Kan je je even voorstellen?
Mijn naam is G.V., ik ben geboren in Aalst in 1945 en heb altijd op rechteroever gewoond. Ik ben gedoopt in de parochiekerk van Onze-Lieve-Vrouw van Bijstand. Ik heb de kleuterschool en lagere school gedaan bij de zusters van Sint-Vincentius a Paulo en heb daar ook mijn eerste communie gedaan.
Ik ben J.O., ik ben geboren in 1940, gedoopt in het Onze Lieve Vrouwziekenhuis en mijn eerste communie gedaan in Erembodegem in de Onze Lieve Vrouw Hemelvaartkerk. Ik ben eerst naar de meisjesschool gegaan, ‘naar ‘t klooster’, en daarna naar de Dames van Maria. Door een operatie in mijn hoofd kon ik die studie niet meer aan en heb ik snit en naad gevolgd.
Ik ben M.A., ik ben in Aalst geboren en gedoopt in de Sint-Martinuskerk door een kozijn van mijn moeder, de vroegere deken van Haaltert. Mijn eerste communie en mijn vormsel heb ik gedaan in de kapel van de Dames van Maria, dat was heel speciaal. Daarna ben ik naar Eeklo naar school gegaan bij de Zusters van Liefde.
In de hernieuwing van de doopbeloften staat dat we beloven dat we ons zullen verzetten tegen kwaad en onrecht. Ben je in je leven geconfronteerd geweest met kwaad en onrecht? Hoe ging je daar mee om?
J.O.: ik heb wel eens een meningsverschil gehad met mijn kinderen, maar ik heb over alles de spons geveegd en we komen goed overeen. Dat is het voornaamste: welke opvatting ze ook mogen hebben, ik heb respect voor hun ideeën en zij voor de mijne. Ze zijn alle drie vrijzinnig en dat was op een bepaald moment niet gemakkelijk. De toenmalige onderpastoor heeft me geholpen om daar mee om te gaan. Ik ben me beginnen inzetten in Ziekenzorg, in KAV en nog andere engagementen.

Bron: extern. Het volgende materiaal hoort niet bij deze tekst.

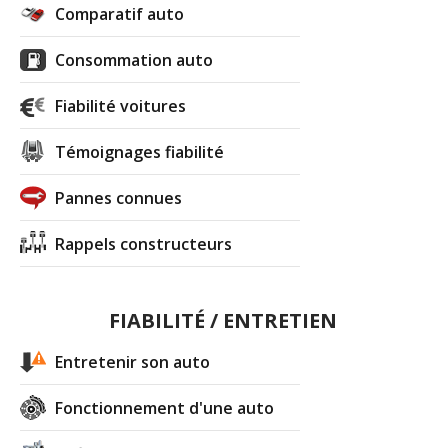
Comparatif auto
Consommation auto
Fiabilité voitures
Témoignages fiabilité
Pannes connues
Rappels constructeurs
FIABILITÉ / ENTRETIEN
Entretenir son auto
Fonctionnement d'une auto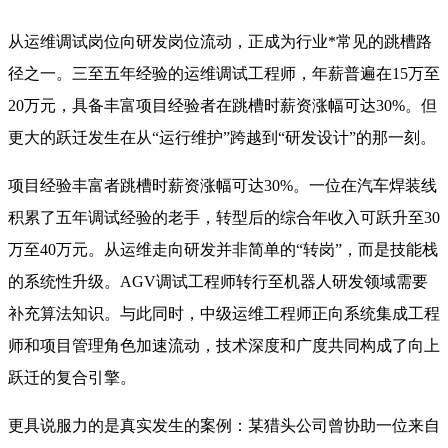
从运维调试岗位向研发岗位流动，正成为行业*常见的跳槽路
径之一。三至五年经验的运维调试工程师，年薪普遍在15万至
20万元，具备丰富项目经验者在跳槽时薪资涨幅可达30%。但
更大的跃迁发生在从“运行维护”跨越到“研发设计”的那一刻。
项目经验丰富者跳槽时薪资涨幅可达30%。一位在汽车焊装线
积累了五年调试经验的老手，转型后的综合年收入可跃升至30
万至40万元。从运维走向研发并非简单的“转岗”，而是技能栈
的系统性升级。AGV调试工程师转行至机器人研发领域需要
补充算法知识。与此同时，中级运维工程师正向系统集成工程
师和项目管理角色加速流动，技术深度和广度共同构成了向上
跃迁的复合引擎
。
更具说服力的是真实发生的案例：某猎头公司曾协助一位来自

Dat heeft me geholpen, die inzet, ik voelde aan dat ik me nuttig kon maken: met de rolstoel rijden, meegaan naar Lourdes,.... Die engagementen vertrekken vanuit mijn geloof.
Het heeft me geholpen om te gaan met de weg die mijn kinderen kozen. Je moet in het leven respect hebben voor de zienswijze van anderen.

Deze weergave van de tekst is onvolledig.